One day Pierre came across an old photo of himself from the days before his eight years of sobriety which featured him suspended in the air, arms raised, mid-karate kick and that's about as much as he'd like to say about the meaning behind these songs (it's on the cover of the album if you want to see it, too). “I came across that photo and thought, 'I don't know why or how but this perfectly represents two completely different moments in time in two completely different ways – the past and the present' and then I went back to the songs and saw how each one affected the others,” he explains. “I feel like I finally understand artists who seem a bit cryptic. I don’t think it’s intentional but it's hard to explain something when the ideas present themselves to you and you just know that they are the right ones. It’s hard to articulate; It’s more of a feeling somewhere in your body. I've been telling people I'm currently having a really chill midlife crisis. I've crossed a street, turned around, and am now looking at where I used to be. It looks both familiar and completely foreign.”
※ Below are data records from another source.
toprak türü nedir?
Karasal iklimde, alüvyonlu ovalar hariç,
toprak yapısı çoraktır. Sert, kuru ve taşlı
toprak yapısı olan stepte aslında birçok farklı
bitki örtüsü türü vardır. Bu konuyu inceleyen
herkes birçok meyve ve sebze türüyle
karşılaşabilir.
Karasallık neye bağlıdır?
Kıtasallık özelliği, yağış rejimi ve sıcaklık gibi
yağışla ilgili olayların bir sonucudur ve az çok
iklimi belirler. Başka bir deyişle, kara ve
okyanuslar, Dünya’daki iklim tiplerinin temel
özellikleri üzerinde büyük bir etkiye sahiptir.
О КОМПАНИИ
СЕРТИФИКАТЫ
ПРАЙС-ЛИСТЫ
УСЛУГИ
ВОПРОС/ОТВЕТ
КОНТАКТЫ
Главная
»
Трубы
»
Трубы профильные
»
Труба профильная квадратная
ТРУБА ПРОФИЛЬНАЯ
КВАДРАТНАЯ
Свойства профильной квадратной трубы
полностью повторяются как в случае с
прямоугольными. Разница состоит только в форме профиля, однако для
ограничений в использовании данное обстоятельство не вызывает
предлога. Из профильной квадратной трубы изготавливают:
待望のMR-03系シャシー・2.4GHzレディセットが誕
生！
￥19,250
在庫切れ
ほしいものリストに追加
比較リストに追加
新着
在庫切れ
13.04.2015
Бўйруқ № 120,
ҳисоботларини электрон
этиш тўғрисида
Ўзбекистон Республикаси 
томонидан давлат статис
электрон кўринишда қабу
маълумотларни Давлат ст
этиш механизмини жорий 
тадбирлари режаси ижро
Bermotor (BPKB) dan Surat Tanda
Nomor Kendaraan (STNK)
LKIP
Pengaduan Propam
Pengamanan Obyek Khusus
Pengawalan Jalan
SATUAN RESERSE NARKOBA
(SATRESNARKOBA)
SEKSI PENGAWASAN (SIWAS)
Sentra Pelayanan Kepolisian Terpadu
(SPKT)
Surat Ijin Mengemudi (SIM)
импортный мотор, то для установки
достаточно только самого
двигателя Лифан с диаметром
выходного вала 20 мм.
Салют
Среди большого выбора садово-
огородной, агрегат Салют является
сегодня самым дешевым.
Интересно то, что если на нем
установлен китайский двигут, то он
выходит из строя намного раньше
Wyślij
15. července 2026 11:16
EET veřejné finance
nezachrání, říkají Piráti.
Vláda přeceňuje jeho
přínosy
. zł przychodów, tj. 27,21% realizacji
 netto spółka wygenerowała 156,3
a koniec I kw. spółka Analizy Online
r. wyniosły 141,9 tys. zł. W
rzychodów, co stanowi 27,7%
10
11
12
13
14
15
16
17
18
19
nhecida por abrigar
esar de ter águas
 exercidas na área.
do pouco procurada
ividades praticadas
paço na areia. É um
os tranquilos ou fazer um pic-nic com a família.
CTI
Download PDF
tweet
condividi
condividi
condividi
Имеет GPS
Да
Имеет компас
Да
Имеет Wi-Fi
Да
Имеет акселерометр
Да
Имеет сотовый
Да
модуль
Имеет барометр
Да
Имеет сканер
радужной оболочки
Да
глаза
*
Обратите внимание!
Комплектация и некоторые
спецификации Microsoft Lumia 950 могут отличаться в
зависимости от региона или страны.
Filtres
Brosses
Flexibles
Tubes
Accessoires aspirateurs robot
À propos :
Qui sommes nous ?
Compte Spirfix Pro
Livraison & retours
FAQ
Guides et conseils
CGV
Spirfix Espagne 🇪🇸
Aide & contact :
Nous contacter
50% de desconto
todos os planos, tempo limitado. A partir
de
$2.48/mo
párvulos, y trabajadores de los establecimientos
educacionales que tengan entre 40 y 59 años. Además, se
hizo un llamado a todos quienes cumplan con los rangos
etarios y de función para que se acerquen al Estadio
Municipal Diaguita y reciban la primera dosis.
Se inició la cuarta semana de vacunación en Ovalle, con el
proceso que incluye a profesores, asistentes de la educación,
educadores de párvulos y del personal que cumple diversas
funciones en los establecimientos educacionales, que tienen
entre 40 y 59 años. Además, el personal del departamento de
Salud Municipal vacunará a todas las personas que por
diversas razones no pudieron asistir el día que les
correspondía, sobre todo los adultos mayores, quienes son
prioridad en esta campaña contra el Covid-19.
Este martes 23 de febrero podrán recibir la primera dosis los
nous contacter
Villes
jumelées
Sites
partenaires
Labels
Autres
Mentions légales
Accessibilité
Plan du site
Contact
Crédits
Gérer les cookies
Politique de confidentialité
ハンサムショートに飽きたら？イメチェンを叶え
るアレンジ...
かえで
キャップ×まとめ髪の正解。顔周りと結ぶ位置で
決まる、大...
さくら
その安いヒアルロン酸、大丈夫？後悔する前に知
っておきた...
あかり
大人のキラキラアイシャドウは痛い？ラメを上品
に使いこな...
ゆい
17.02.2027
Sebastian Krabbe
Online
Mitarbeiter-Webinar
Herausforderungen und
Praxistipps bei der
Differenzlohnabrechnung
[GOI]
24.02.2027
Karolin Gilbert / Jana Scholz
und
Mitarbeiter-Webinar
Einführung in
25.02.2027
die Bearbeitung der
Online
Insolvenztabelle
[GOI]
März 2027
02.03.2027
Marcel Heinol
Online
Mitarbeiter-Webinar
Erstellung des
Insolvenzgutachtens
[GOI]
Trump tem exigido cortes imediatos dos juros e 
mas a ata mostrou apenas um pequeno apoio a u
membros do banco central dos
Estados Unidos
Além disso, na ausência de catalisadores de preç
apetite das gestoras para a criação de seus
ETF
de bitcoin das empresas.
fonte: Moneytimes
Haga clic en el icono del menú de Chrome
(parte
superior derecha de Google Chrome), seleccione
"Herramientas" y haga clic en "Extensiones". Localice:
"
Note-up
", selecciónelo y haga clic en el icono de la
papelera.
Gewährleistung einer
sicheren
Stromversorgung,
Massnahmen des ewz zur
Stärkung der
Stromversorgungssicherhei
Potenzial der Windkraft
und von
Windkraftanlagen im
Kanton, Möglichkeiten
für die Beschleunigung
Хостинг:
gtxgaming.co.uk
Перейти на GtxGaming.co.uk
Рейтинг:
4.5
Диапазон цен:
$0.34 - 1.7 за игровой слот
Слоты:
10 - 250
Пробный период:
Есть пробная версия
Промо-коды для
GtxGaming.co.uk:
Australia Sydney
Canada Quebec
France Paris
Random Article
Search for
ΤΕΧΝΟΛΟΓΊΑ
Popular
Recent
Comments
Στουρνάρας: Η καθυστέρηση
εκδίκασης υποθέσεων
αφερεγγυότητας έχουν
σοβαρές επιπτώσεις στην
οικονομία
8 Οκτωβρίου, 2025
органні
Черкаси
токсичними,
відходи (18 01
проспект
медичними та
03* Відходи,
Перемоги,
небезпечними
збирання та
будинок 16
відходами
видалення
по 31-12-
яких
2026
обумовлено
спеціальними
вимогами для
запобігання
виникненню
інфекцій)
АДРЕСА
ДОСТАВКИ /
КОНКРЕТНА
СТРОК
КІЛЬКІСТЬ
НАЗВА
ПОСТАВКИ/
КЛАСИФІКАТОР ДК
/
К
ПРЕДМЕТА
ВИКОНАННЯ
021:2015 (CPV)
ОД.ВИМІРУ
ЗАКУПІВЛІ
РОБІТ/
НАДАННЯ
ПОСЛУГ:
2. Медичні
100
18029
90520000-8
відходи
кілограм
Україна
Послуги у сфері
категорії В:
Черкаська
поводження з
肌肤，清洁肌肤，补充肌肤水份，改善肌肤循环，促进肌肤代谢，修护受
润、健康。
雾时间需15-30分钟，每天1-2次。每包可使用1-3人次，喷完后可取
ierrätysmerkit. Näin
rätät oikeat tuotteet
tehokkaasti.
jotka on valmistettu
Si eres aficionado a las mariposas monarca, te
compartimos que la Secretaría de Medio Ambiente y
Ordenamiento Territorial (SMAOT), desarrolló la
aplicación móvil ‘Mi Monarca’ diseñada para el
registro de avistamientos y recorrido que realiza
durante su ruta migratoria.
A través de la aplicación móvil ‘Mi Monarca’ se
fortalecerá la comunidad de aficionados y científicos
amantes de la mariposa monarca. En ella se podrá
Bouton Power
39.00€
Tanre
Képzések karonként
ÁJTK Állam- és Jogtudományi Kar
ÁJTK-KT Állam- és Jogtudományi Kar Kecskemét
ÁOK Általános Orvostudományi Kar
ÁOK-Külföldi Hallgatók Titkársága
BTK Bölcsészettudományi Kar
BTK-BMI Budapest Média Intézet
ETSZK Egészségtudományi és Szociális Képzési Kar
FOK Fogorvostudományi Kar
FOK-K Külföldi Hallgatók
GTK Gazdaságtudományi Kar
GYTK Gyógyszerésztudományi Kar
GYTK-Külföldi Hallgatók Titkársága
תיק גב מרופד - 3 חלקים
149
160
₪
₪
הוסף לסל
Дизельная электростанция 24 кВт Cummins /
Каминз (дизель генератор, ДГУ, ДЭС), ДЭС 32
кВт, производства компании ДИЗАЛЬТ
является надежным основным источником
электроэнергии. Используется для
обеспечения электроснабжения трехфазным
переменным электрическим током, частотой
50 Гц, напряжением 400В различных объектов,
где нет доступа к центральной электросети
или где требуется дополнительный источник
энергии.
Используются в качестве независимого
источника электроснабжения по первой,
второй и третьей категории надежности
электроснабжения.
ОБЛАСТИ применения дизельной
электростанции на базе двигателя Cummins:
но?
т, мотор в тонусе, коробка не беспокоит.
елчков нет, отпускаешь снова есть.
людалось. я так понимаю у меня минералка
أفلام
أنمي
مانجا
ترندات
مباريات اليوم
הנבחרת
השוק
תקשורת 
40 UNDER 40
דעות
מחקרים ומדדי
Musically, In The Drink sees Pierre evoking his usual influences like Pavement, Superchunk, The Flaming Lips, Jawbox, The Weakerthans, Fugazi, early Collective Soul, Braid, Archers Of Loaf, Sonic Youth, Swervedriver, Dinosaur Jr., Bruce Hornsby before he crossed paths with The Range, Sleater-Kinney, Nirvana, more Jawbox, Tom Waits, The Carpenters and Eddie Money, but through his own unique perspective and sung via his instantly recognizable tenor. From the quirky, anthemic pop of “Anchor” or “I Don't Know Why She Ran Away” to more moody, darker material such as “Moonbeam” (which features guest vocals from Jenny Owen Youngs) and the experimental closer “Goodnight Hiroyuki,” the album is Pierre at his most unfiltered and the results are sublime (even if it sounds nothing like Sublime). Justin asked me if that last part was a joke. I told him it was. He had to look up the band Sublime. He agrees. This album sounds nothing like the rock band Sublime.
“All of these songs turned out exactly how I heard them in my head, time and money were our only limitations,” Pierre says. “I don't understand how drums work so I'd write these parts that didn't make any sense to Josh or David, but they both loved them. They’d say things like, 'No drummer would ever write this... don’t change it!' David also helped translate the shit out of some of the more vague ideas I had but always keep my initial vision intact,” he adds, pausing. “I think I just need you to ask me more questions because I have no idea if anything I’m saying is helpful in any way, shape or form in regard to writing this bio.”
“I was afraid but now I'm ready.”
Ultimately regardless of what happens with In The Drink, Pierre is simply excited that he had the opportunity to make this album and in that spirit he's planning on making a video for each song and exploring these concepts in multiple mediums, something he always wanted to do in his previous act. “The songs are connected to the artwork and the artwork is connected to the videos and it's a crazy amount of work but it's also extremely validating as an artist,” he summarizes. “It all just comes back to trusting my gut instinct in the sense that there are all these branches that people can follow and interpret in different ways. I know how it all connects and comes together for me but that doesn’t mean that that’s the way it is for anyone else. You know? Does that make sense?” [Sighs.]